Exercise brief
Beneath this line are the data; copy exactly the part of them that opens with the line containing "Screenshot is 343x2576." and closes with the line containing "Fortinet Secure SD-WAN", and only that part.

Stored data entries
·····

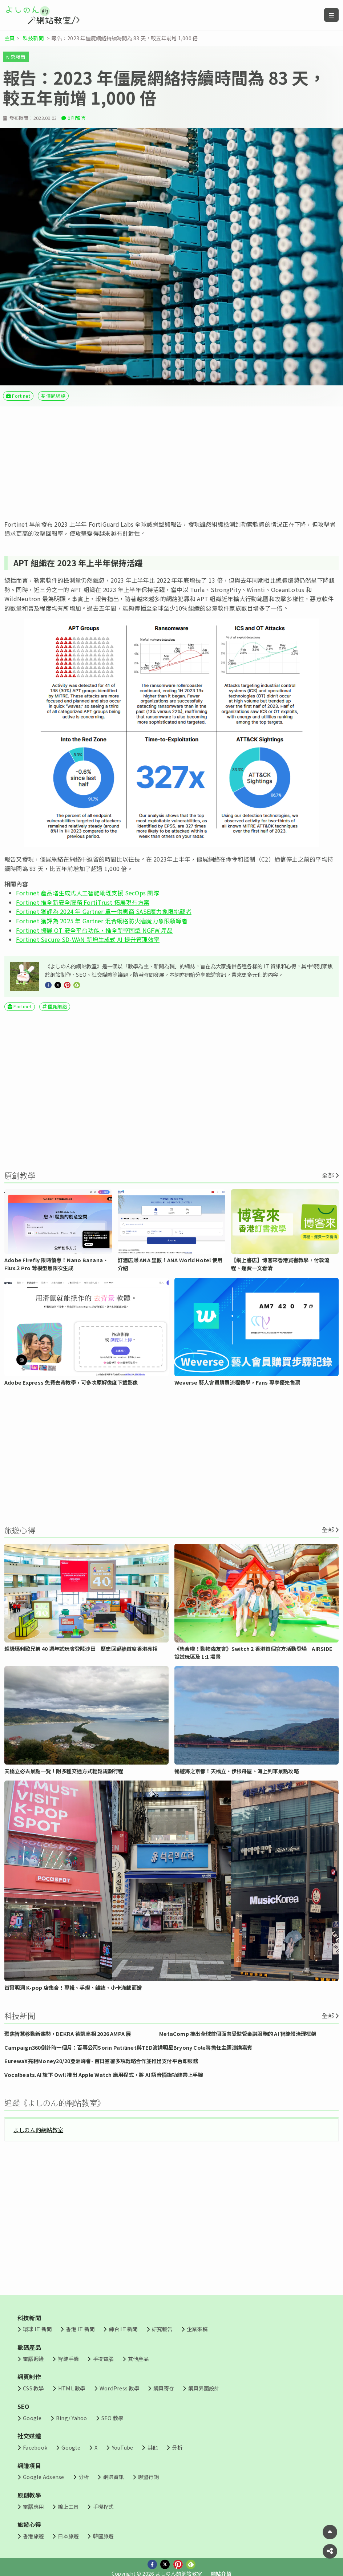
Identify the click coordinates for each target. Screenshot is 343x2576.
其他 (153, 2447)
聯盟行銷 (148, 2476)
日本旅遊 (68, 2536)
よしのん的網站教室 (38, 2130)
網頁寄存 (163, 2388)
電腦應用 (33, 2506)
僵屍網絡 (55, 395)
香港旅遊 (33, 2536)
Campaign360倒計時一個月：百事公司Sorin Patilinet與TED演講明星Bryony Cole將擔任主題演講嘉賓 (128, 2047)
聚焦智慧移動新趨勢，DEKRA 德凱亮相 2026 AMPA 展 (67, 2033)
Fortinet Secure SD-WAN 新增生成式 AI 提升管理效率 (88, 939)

·····

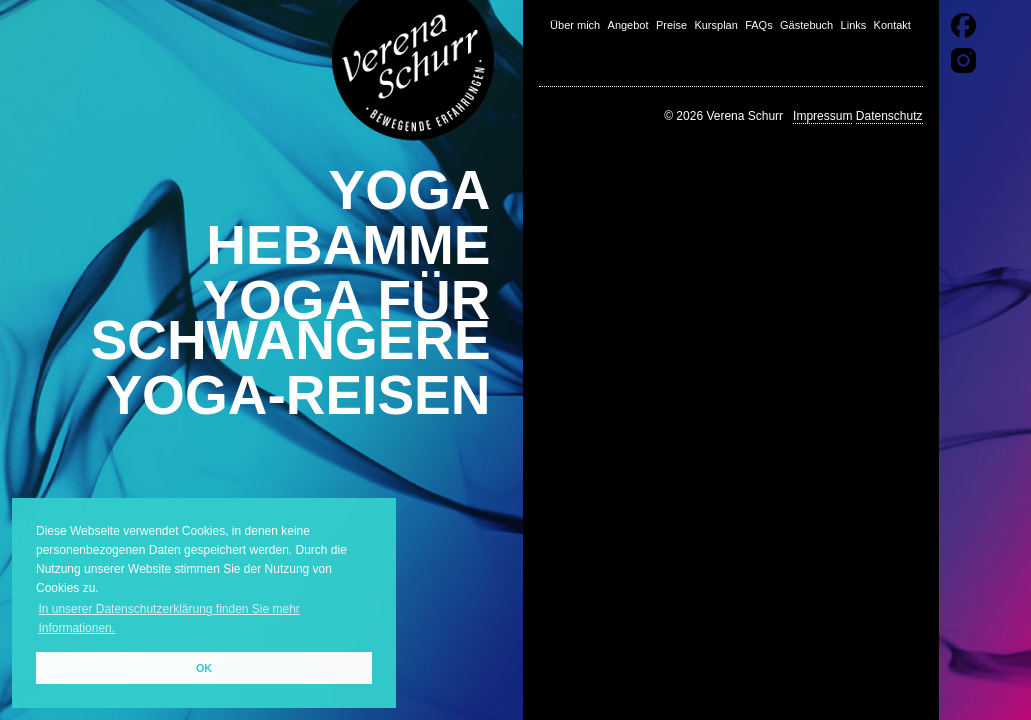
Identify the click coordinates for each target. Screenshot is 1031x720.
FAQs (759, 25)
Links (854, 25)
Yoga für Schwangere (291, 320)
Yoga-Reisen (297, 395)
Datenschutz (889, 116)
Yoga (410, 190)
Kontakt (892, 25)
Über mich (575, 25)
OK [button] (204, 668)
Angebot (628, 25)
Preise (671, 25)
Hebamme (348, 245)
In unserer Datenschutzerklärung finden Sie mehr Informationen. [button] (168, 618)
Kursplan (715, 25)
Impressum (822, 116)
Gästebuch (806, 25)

·····

Solution below
Identify the click coordinates for each target. Screenshot is 343x2576.
其他 (153, 2447)
聯盟行銷 (148, 2476)
日本旅遊 (68, 2536)
よしのん的網站教室 (38, 2130)
網頁寄存 (163, 2388)
電腦應用 (33, 2506)
僵屍網絡 (55, 395)
香港旅遊 (33, 2536)
Campaign360倒計時一個月：百事公司Sorin Patilinet與TED演講明星Bryony Cole將擔任主題演講嘉賓 (128, 2047)
聚焦智慧移動新趨勢，DEKRA 德凱亮相 2026 AMPA 展 (67, 2033)
Fortinet Secure SD-WAN 新增生成式 AI 提升管理效率 (88, 939)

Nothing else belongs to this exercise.